Question

I'm working with a librarian to re-structure his organization's digital photography archive.

I've built a Python robot with Mechanize and BeautifulSoup to pull about 7000 poorly structured and mildy incorrect/incomplete documents from a collection. The data will be formatted for a spreadsheet he can use to correct it. Right now I'm guesstimating 7500 HTTP requests total to build the search dictionary and then harvest the data, not counting mistakes and do-overs in my code, and then many more as the project progresses.

I assume there's some sort of built-in limit to how quickly I can make these requests, and even if there's not I'll give my robot delays to behave politely with the over-burdened web server(s). My question (admittedly impossible to answer with complete accuracy), is about how quickly can I make HTTP requests before encountering a built-in rate limit?

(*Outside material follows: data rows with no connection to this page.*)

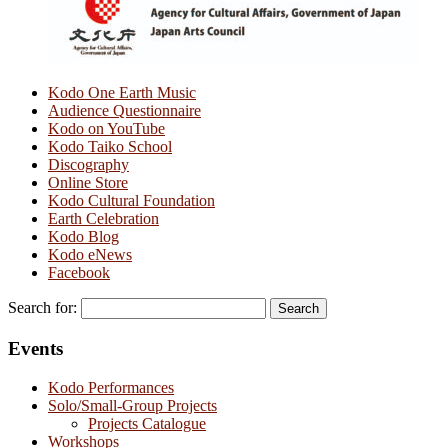
Kodo One Earth Music
Audience Questionnaire
Kodo on YouTube
Kodo Taiko School
Discography
Online Store
Kodo Cultural Foundation
Earth Celebration
Kodo Blog
Kodo eNews
Facebook
Search for:
Events
Kodo Performances
Solo/Small-Group Projects
Projects Catalogue
Workshops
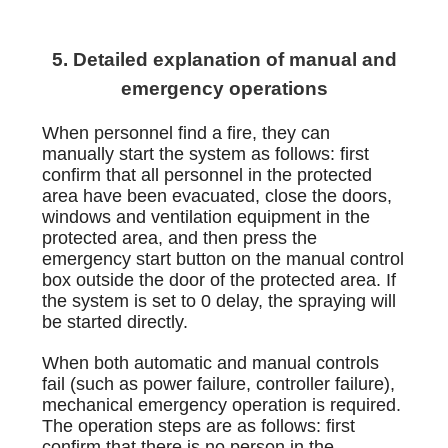
5. Detailed explanation of manual and
emergency operations
When personnel find a fire, they can
manually start the system as follows: first
confirm that all personnel in the protected
area have been evacuated, close the doors,
windows and ventilation equipment in the
protected area, and then press the
emergency start button on the manual control
box outside the door of the protected area. If
the system is set to 0 delay, the spraying will
be started directly.
When both automatic and manual controls
fail (such as power failure, controller failure),
mechanical emergency operation is required.
The operation steps are as follows: first
confirm that there is no person in the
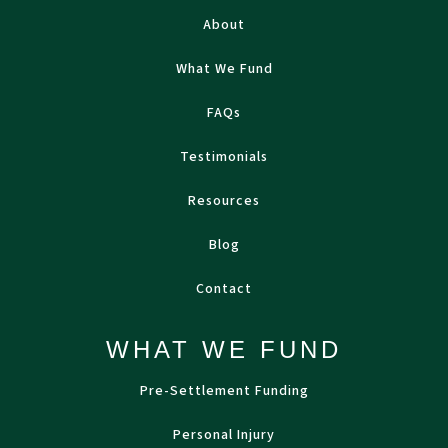
About
What We Fund
FAQs
Testimonials
Resources
Blog
Contact
WHAT WE FUND
Pre-Settlement Funding
Personal Injury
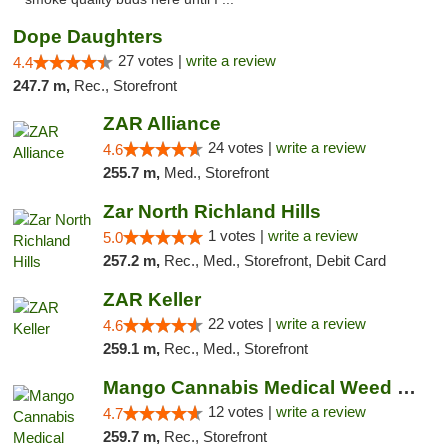
Dope Daughters
27 votes |
write a review
4.4
247.7 m,
Rec., Storefront
ZAR Alliance
24 votes |
write a review
4.6
255.7 m,
Med., Storefront
Zar North Richland Hills
1 votes |
write a review
5.0
257.2 m,
Rec., Med., Storefront, Debit Card
ZAR Keller
22 votes |
write a review
4.6
259.1 m,
Rec., Med., Storefront
Mango Cannabis Medical Weed Dispensary Lawton
12 votes |
write a review
4.7
259.7 m,
Rec., Storefront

I would prefer not to publish the URL for the domain we're scraping, but if it's relevant I'll ask my friend if it's okay to share.

Note: I realize this is not the best way to solve our problem (re-structuring/organizing the database) but we're building a proof-of-concept to convince the higher-ups to trust my friend with a copy of the database, from which he'll navigate the bureaucracy necessary to allow me to work directly with the data.

They've also given us the API for an ATOM feed, but it requires a keyword to search and seems useless for the task of stepping through every photograph in a particular collection.

Was it helpful?

Solution

There's no built-in rate limit for HTTP. Most common web servers are not configured out of the box to rate limit. If rate limiting is in place, it will almost certainly have been put there by the administrators of the website and you'd have to ask them what they've configured.

Some search engines respect a non-standard extension to robots.txt that suggests a rate limit, so check for Crawl-delay in robots.txt.

HTTP does have a concurrent connection limit of two connections, but browsers have already started ignoring that and efforts are underway to revise that part of the standard as it is quite outdated.